WORK INSTRUCTIONS ▸
Your output should be the lines below from the one with "strategic, operational, recruiting, and" through the one with "recommended centrepiece. A", copied exactly, pictures excluded.
##### INPUT DATA
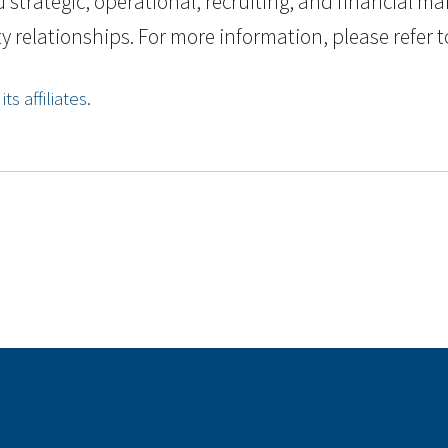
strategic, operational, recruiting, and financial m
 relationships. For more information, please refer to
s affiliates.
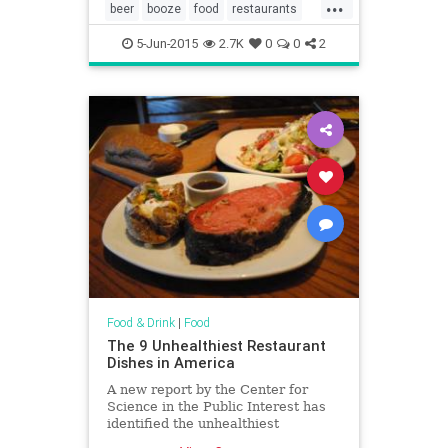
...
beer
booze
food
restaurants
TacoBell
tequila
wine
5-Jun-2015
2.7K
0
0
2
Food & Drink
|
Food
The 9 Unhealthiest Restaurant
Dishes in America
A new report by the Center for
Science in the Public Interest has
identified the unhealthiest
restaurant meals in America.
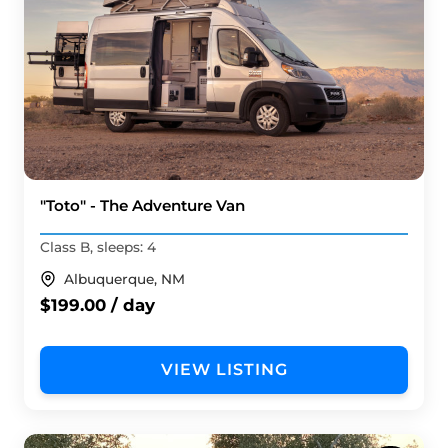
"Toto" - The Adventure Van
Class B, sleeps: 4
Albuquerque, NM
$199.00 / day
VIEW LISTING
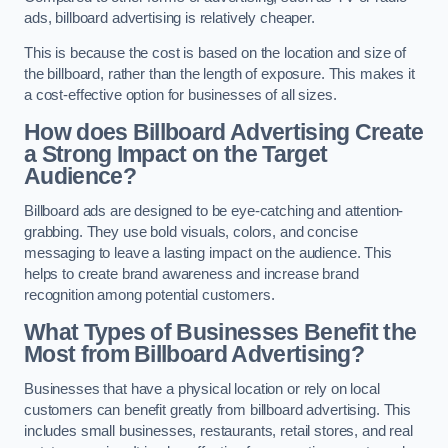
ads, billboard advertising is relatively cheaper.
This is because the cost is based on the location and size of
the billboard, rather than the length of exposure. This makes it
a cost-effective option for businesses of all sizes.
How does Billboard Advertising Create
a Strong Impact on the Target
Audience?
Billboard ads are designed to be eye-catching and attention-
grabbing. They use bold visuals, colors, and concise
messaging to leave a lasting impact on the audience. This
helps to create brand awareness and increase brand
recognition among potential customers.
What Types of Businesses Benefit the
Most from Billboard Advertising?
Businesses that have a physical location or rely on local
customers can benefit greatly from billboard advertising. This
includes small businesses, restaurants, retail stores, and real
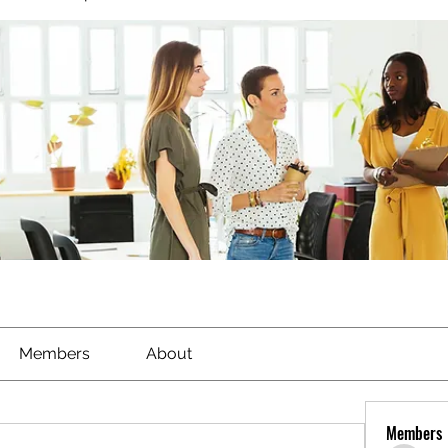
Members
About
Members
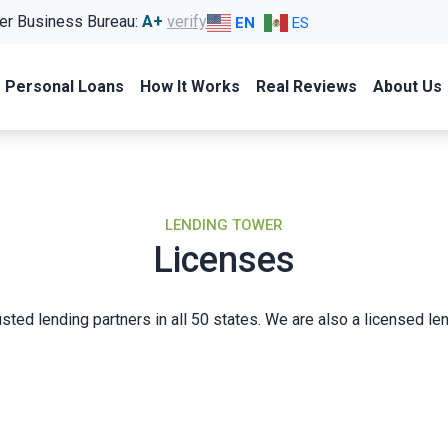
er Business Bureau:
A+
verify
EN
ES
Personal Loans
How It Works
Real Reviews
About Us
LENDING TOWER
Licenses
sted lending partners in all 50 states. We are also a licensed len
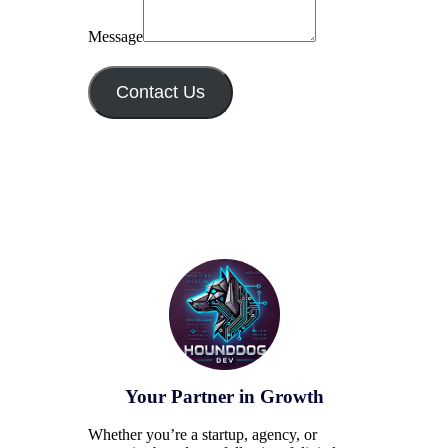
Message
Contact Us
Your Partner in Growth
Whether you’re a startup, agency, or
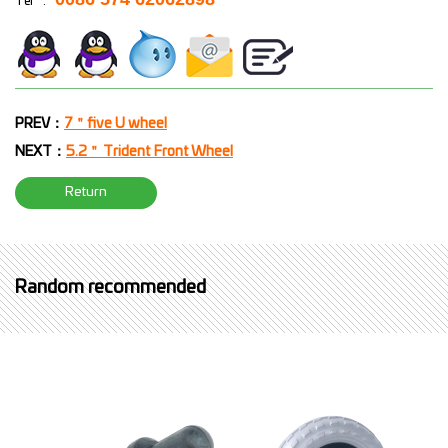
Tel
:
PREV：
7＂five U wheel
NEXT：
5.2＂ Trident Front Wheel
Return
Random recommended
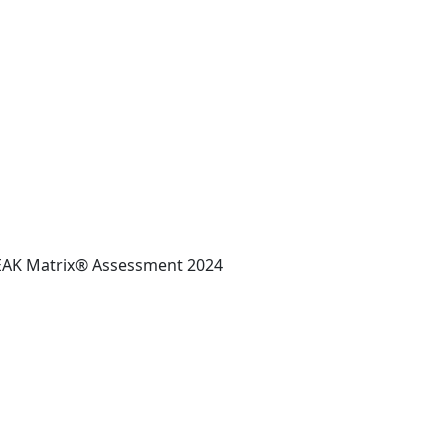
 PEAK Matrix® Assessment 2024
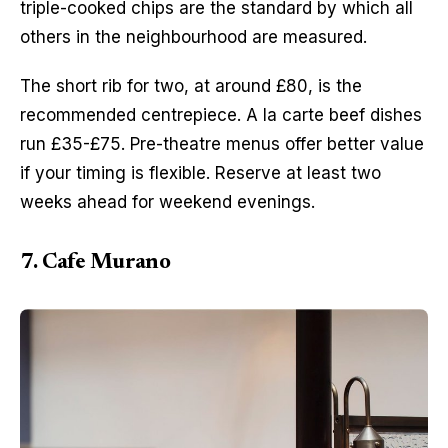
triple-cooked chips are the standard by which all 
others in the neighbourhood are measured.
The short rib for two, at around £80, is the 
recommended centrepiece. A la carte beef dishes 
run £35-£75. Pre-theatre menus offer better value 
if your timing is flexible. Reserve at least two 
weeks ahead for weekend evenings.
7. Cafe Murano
##########
##### INPUT DATA
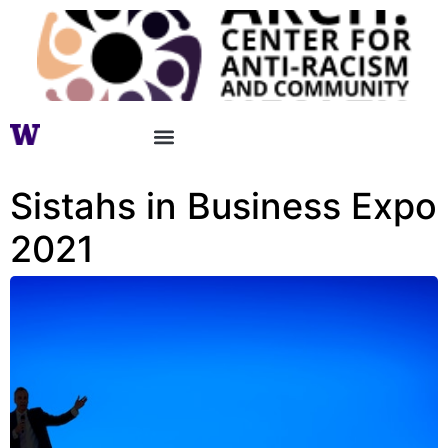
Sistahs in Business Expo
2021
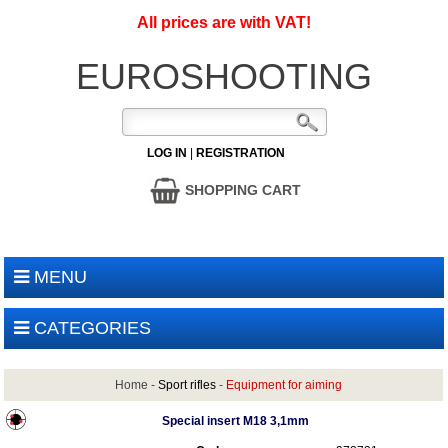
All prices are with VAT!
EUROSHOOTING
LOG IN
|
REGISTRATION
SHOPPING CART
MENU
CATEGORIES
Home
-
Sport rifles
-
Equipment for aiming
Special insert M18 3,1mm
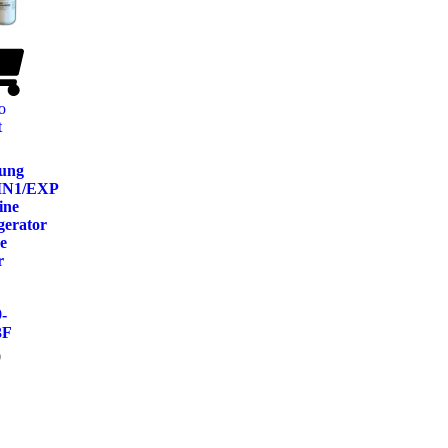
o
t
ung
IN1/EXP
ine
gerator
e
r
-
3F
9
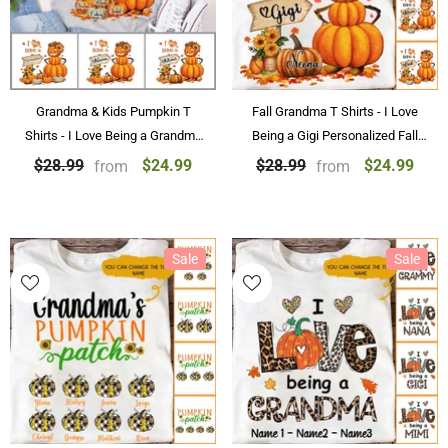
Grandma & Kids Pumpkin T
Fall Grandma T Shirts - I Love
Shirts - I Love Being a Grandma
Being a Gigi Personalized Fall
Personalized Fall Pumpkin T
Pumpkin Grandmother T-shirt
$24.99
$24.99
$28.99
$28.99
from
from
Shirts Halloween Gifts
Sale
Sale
##########
RESPONSE TO THE TASK ▸
strategic, operational, recruiting, and financial m
 relationships. For more information, please refer to
s affiliates.
...
beer
booze
food
restaurants
TacoBell
tequila
wine
5-Jun-2015
2.7K
0
0
2
Food & Drink
|
Food
The 9 Unhealthiest Restaurant
Dishes in America
A new report by the Center for
Science in the Public Interest has
identified the unhealthiest
restaurant meals in America.
"Toto" - The Adventure Van
Class B, sleeps: 4
Albuquerque, NM
$199.00 / day
VIEW LISTING
ads, billboard advertising is relatively cheaper.
This is because the cost is based on the location and size of
the billboard, rather than the length of exposure. This makes it
a cost-effective option for businesses of all sizes.
How does Billboard Advertising Create
a Strong Impact on the Target
Audience?
Billboard ads are designed to be eye-catching and attention-
grabbing. They use bold visuals, colors, and concise
messaging to leave a lasting impact on the audience. This
helps to create brand awareness and increase brand
recognition among potential customers.
What Types of Businesses Benefit the
Most from Billboard Advertising?
Businesses that have a physical location or rely on local
customers can benefit greatly from billboard advertising. This
includes small businesses, restaurants, retail stores, and real
Members
About
Members
er Business Bureau:
A+
verify
EN
ES
Personal Loans
How It Works
Real Reviews
About Us
LENDING TOWER
Licenses
sted lending partners in all 50 states. We are also a licensed len
Message
Contact Us
Your Partner in Growth
Whether you’re a startup, agency, or
Tel
:
PREV：
7＂five U wheel
NEXT：
5.2＂ Trident Front Wheel
Return
Random recommended
 PEAK Matrix® Assessment 2024
triple-cooked chips are the standard by which all 
others in the neighbourhood are measured.
The short rib for two, at around £80, is the 
recommended centrepiece. A la carte beef dishes 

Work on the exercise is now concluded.